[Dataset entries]
◆ ◆ ◆

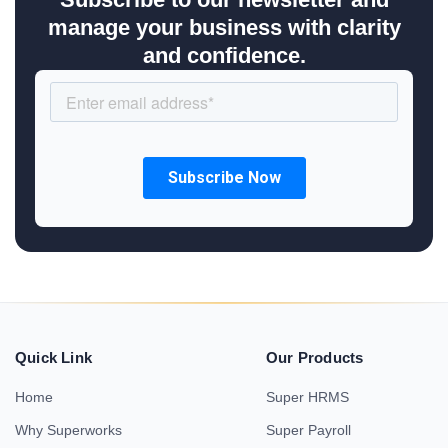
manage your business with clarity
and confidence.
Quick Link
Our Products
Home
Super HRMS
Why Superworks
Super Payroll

◆ ◆ ◆

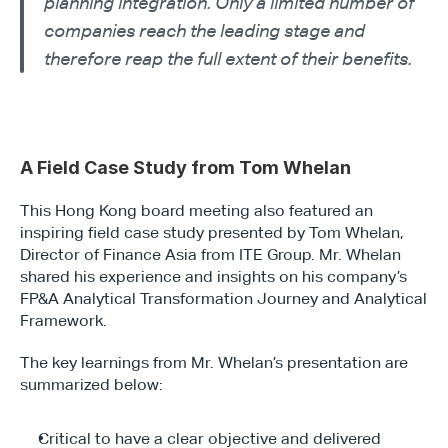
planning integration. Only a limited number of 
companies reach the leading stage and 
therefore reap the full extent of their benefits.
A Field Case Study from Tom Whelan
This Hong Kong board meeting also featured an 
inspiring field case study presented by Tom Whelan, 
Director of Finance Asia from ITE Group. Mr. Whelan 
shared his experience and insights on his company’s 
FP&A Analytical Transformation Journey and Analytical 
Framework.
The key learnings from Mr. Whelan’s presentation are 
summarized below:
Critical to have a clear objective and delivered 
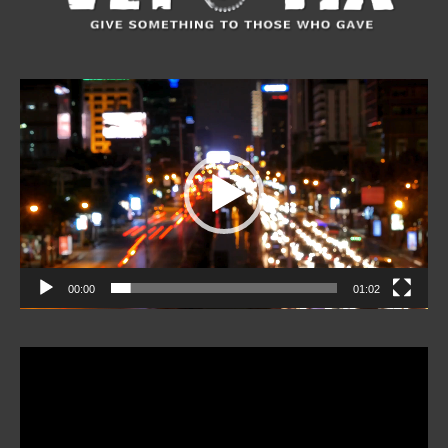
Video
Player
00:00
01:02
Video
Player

◆ ◆ ◆

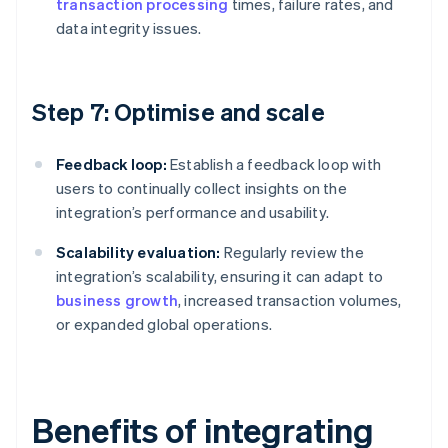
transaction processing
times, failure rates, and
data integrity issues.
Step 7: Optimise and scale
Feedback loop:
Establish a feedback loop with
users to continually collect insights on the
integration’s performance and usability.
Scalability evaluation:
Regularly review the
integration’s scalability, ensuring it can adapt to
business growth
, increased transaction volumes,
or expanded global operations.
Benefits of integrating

◆ ◆ ◆

● **Problem**
For the lines above, output exactly those from the line containing "manage your business with clarity" through the line containing "Super Payroll", and skip the others.

● **Written answer**
manage your business with clarity
and confidence.
Quick Link
Our Products
Home
Super HRMS
Why Superworks
Super Payroll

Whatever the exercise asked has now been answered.